*Your assignment:* Transcribe all of the data verbatim, please, and leave out its pictures.

*Recorded data:*
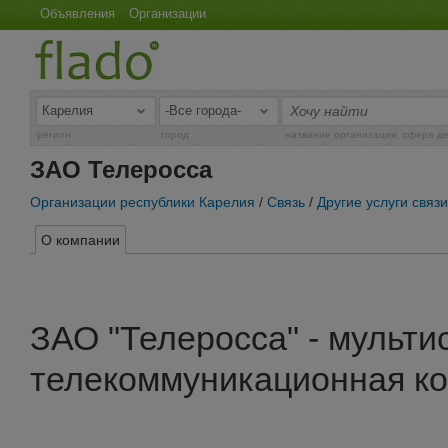
Объявления
Организации
регион
город
название организации, сфера д
ЗАО Телеросса
Организации республики Карелия
/
Связь
/
Другие услуги связи
О компании
ЗАО "Телеросса" - мульти
телекоммуникационная ко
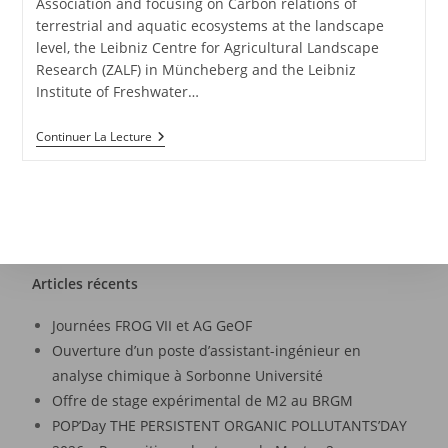
Association and focusing on Carbon relations of
terrestrial and aquatic ecosystems at the landscape
level, the Leibniz Centre for Agricultural Landscape
Research (ZALF) in Müncheberg and the Leibniz
Institute of Freshwater…
Continuer La Lecture
Articles récents
Journées FROG VII et AG GeOF
Ouverture d’un poste d’assistant-ingénieur en
analyse chimique à Sorbonne Université
Offre de stage expérimental de M2 au BRGM
POP’Day THE PERSISTENT ORGANIC POLLUTANTS’DAY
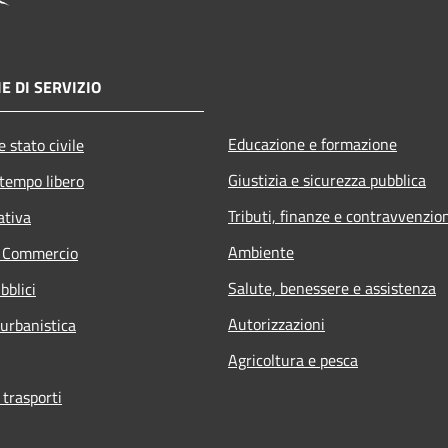
E DI SERVIZIO
Educazione e formazione
 stato civile
Giustizia e sicurezza pubblica
 tempo libero
Tributi, finanze e contravvenzio
ativa
Ambiente
e Commercio
Salute, benessere e assistenza
bblici
Autorizzazioni
 urbanistica
Agricoltura e pesca
 trasporti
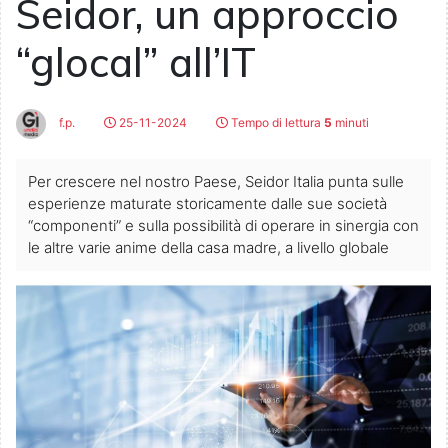
Seidor, un approccio
“glocal” all’IT
f.p.
25-11-2024
Tempo di lettura
5
minuti
Per crescere nel nostro Paese, Seidor Italia punta sulle
esperienze maturate storicamente dalle sue società
“componenti” e sulla possibilità di operare in sinergia con
le altre varie anime della casa madre, a livello globale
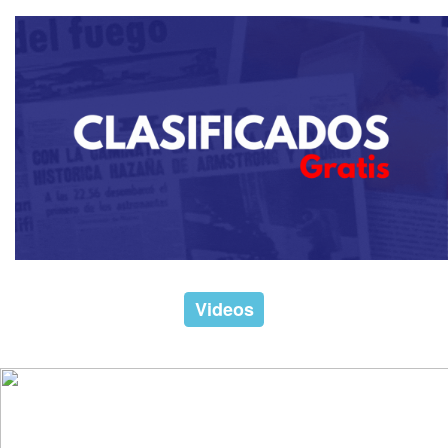
Videos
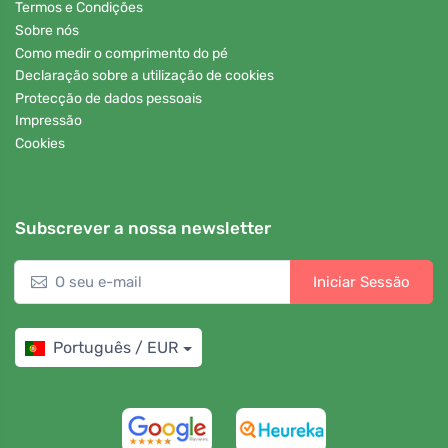
Termos e Condições
Sobre nós
Como medir o comprimento do pé
Declaração sobre a utilização de cookies
Protecção de dados pessoais
Impressão
Cookies
Subscrever a nossa newsletter
Iniciar Sessão
Português / EUR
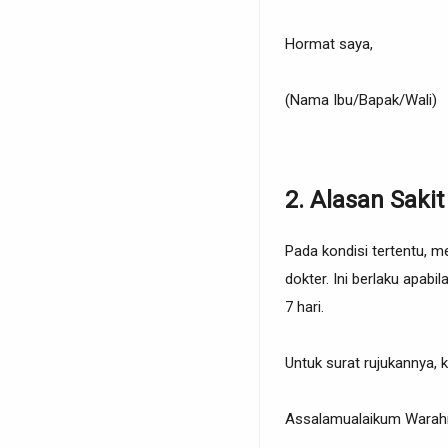
Hormat saya,
(Nama Ibu/Bapak/Wali)
2. Alasan Sakit
Pada kondisi tertentu, m
dokter. Ini berlaku apab
7 hari.
Untuk surat rujukannya, k
Assalamualaikum Warahm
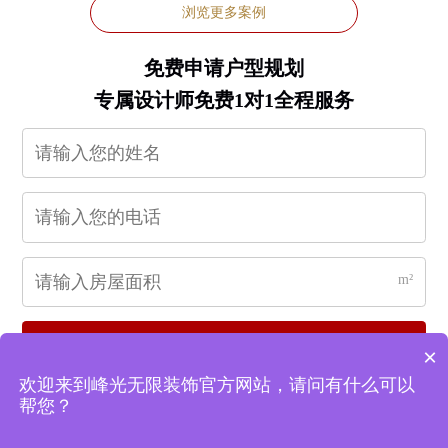
浏览更多案例
免费申请户型规划
专属设计师免费1对1全程服务
m²
立即申请
×
欢迎来到峰光无限装饰官方网站，请问有什么可以
帮您？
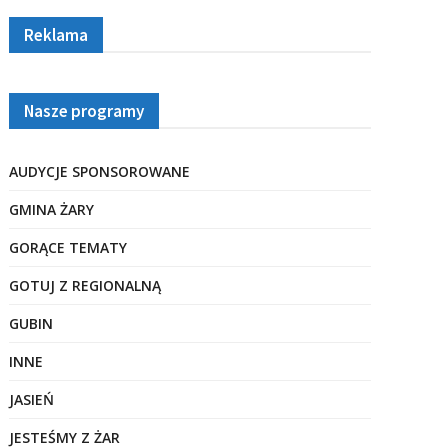
Reklama
Nasze programy
AUDYCJE SPONSOROWANE
GMINA ŻARY
GORĄCE TEMATY
GOTUJ Z REGIONALNĄ
GUBIN
INNE
JASIEŃ
JESTEŚMY Z ŻAR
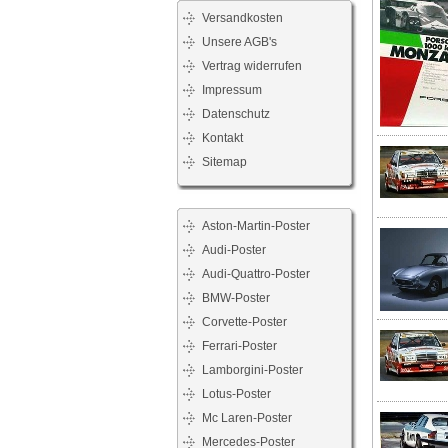
Versandkosten
Unsere AGB's
Vertrag widerrufen
Impressum
Datenschutz
Kontakt
Sitemap
Aston-Martin-Poster
Audi-Poster
Audi-Quattro-Poster
BMW-Poster
Corvette-Poster
Ferrari-Poster
Lamborgini-Poster
Lotus-Poster
Mc Laren-Poster
Mercedes-Poster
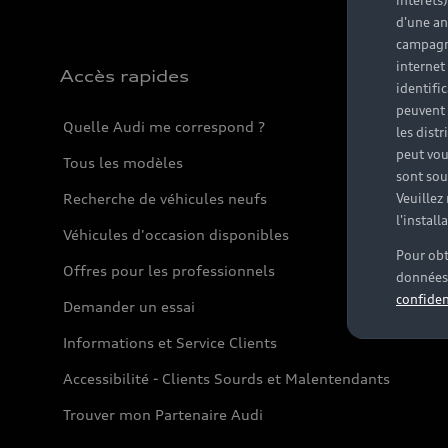
intérêts
d'une an
campagne
internet
Accès rapides
identifi
peuvent 
Quelle Audi me correspond ?
les dist
peut vou
Tous les modèles
sont souv
Recherche de véhicules neufs
Veuillez
l'instal
Véhicules d'occasion disponibles
Pour obt
Offres pour les professionnels
données 
confiden
Demander un essai
Informations et Service Clients
Accessibilité - Clients Sourds et Malentendants
Trouver mon Partenaire Audi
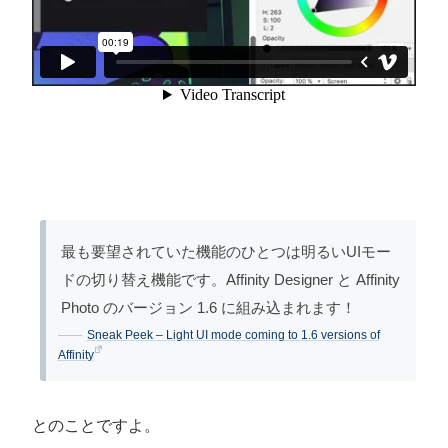
最も要望されていた機能のひとつは明るいUIモー
ドの切り替え機能です。Affinity Designer と Affinity
Photo のバージョン 1.6 に組み込まれます！
Sneak Peek – Light UI mode coming to 1.6 versions of
Affinity
とのことですよ。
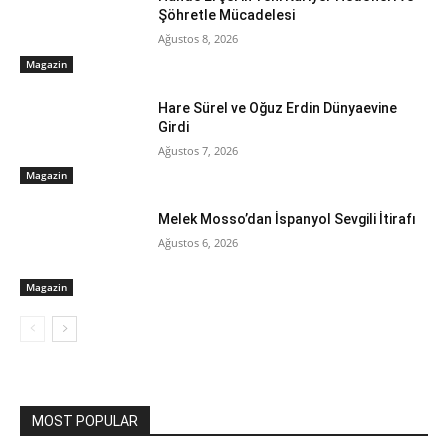
Şöhretle Mücadelesi
Ağustos 8, 2026
Magazin
Hare Sürel ve Oğuz Erdin Dünyaevine
Girdi
Ağustos 7, 2026
Magazin
Melek Mosso’dan İspanyol Sevgili İtirafı
Ağustos 6, 2026
Magazin
MOST POPULAR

*Result for this task:*
Объявления
Организации
регион
город
название организации, сфера д
ЗАО Телеросса
Организации республики Карелия
/
Связь
/
Другие услуги связи
О компании
ЗАО "Телеросса" - мульти
телекоммуникационная ко
Association and focusing on Carbon relations of
terrestrial and aquatic ecosystems at the landscape
level, the Leibniz Centre for Agricultural Landscape
Research (ZALF) in Müncheberg and the Leibniz
Institute of Freshwater…
Continuer La Lecture
Articles récents
Journées FROG VII et AG GeOF
Ouverture d’un poste d’assistant-ingénieur en
analyse chimique à Sorbonne Université
Offre de stage expérimental de M2 au BRGM
POP’Day THE PERSISTENT ORGANIC POLLUTANTS’DAY
E DI SERVIZIO
Educazione e formazione
 stato civile
Giustizia e sicurezza pubblica
 tempo libero
Tributi, finanze e contravvenzio
ativa
Ambiente
e Commercio
Salute, benessere e assistenza
bblici
Autorizzazioni
 urbanistica
Agricoltura e pesca
 trasporti
Seidor, un approccio
“glocal” all’IT
f.p.
25-11-2024
Tempo di lettura
5
minuti
Per crescere nel nostro Paese, Seidor Italia punta sulle
esperienze maturate storicamente dalle sue società
“componenti” e sulla possibilità di operare in sinergia con
le altre varie anime della casa madre, a livello globale
Videos
Termos e Condições
Sobre nós
Como medir o comprimento do pé
Declaração sobre a utilização de cookies
Protecção de dados pessoais
Impressão
Cookies
Subscrever a nossa newsletter
Iniciar Sessão
Português / EUR
Hormat saya,
(Nama Ibu/Bapak/Wali)
2. Alasan Sakit
Pada kondisi tertentu, m
dokter. Ini berlaku apab
7 hari.
Untuk surat rujukannya, k
Assalamualaikum Warahm
浏览更多案例
免费申请户型规划
专属设计师免费1对1全程服务
m²
立即申请
×
欢迎来到峰光无限装饰官方网站，请问有什么可以
帮您？
Reklama
Nasze programy
AUDYCJE SPONSOROWANE
GMINA ŻARY
GORĄCE TEMATY
GOTUJ Z REGIONALNĄ
GUBIN
INNE
JASIEŃ
JESTEŚMY Z ŻAR
Versandkosten
Unsere AGB's
Vertrag widerrufen
Impressum
Datenschutz
Kontakt
Sitemap
Aston-Martin-Poster
Audi-Poster
Audi-Quattro-Poster
BMW-Poster
Corvette-Poster
Ferrari-Poster
Lamborgini-Poster
Lotus-Poster
Mc Laren-Poster
Mercedes-Poster
intérêts
d'une an
campagne
internet
Accès rapides
identifi
peuvent 
Quelle Audi me correspond ?
les dist
peut vou
Tous les modèles
sont souv
Recherche de véhicules neufs
Veuillez
l'instal
Véhicules d'occasion disponibles
Pour obt
Offres pour les professionnels
données 
confiden
Demander un essai
Informations et Service Clients
Accessibilité - Clients Sourds et Malentendants
Trouver mon Partenaire Audi
最も要望されていた機能のひとつは明るいUIモー
ドの切り替え機能です。Affinity Designer と Affinity
Photo のバージョン 1.6 に組み込まれます！
Sneak Peek – Light UI mode coming to 1.6 versions of
Affinity
とのことですよ。
Şöhretle Mücadelesi
Ağustos 8, 2026
Magazin
Hare Sürel ve Oğuz Erdin Dünyaevine
Girdi
Ağustos 7, 2026
Magazin
Melek Mosso’dan İspanyol Sevgili İtirafı
Ağustos 6, 2026
Magazin
MOST POPULAR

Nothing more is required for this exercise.